Posted this two years ago (11/21/06). Had been invited to share at a friend’s workplace. And this morning’s twitter conversation might play into it as well. Funny how the old thoughts keep resurfacing from time to time.
I was invited to speak today at a luncheon at a church member’s workplace. Folks have been inspired by the Life @ Work sermon series that has been going on the past few weeks at Seacoast, and they want to share some of that with co-workers. One of the things Maria asked me to hit on was “Your Worth at Work”, so I’m spinning off of that a little to share something that’s been meaningful to me.
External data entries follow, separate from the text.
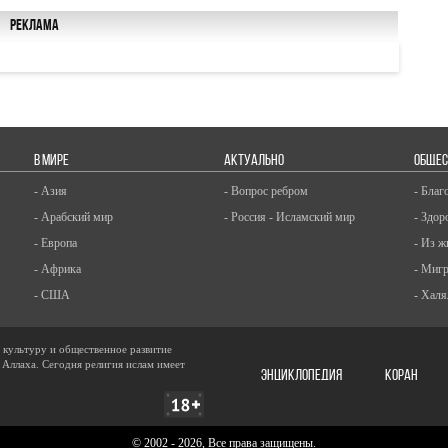
Реклама
В МИРЕ
АКТУАЛЬНО
ОБЩЕС
- Азия
- Вопрос ребром
- Благ
- Арабский мир
- Россия - Исламский мир
- Здор
- Европа
- Из ж
- Африка
- Миг
- США
- Халя
, культуру и общественное развитие
 Аллаха. Сегодня религия ислам имеет
ЭНЦИКЛОПЕДИЯ
КОРАН
© 2002 - 2026, Все права защищены.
When it’s all said and done, what really makes ___________________ worthwhile? Whatever is in that blank, what makes it worth doing, or worth doing well? I get reminded over and over that it’s my interaction with others that is the most meaningful part of anything I do. So I took this time to parse through Micah 6:8 – “… and this is what He requires: to do what is right, to love mercy, and to walk humbly with your God” (nlt).
- To “do what is right” (or “act justly”) is to be about doing the right thing for the right reasons. It’s a right motivation towards others, actively trying to do right by them.
- To “love mercy” is to be merciful – we tend to love mercy when we need it, but we generally respond slowly and judgmentally when others have messed up. Again, it’s about interacting or reacting with others in a way that naturally gives the benefit of the doubt.
- To “walk humbly” is to be grounded – not too high, not to depressed, but even-keeled. In relationships, it’s seeking to lift the “other” up, encouraging and challenging and honoring. “Love doesn’t seek its own” is lived out humbly, mercifully and justly with the friends, co-workers and family around us.
- “with your God” – when this phrase is attached to the “walk humbly” part, it’s a statement of our standing with God, before God. But if this idea is used with each of the three active verbs, it now means that our sense of justice and love of mercy and attitude of humility is under-girded and ultimately fed by God. There has to be an outside source, because life doesn’t keep going on totally fair, totally forgiving, totally pride-less. We have to have that real interaction with God in order to live out these “requirements” in a way that’s meaningful and lasting.
After that, I ate some turkey, drank some sweet tea, and enjoyed a wonderfully prepared sweet potato. I was really encouraged, and thankful to Maria and the others for the opportunity to speak and share and hopefully tweak/challenge ever so slightly the common sensibility in us all.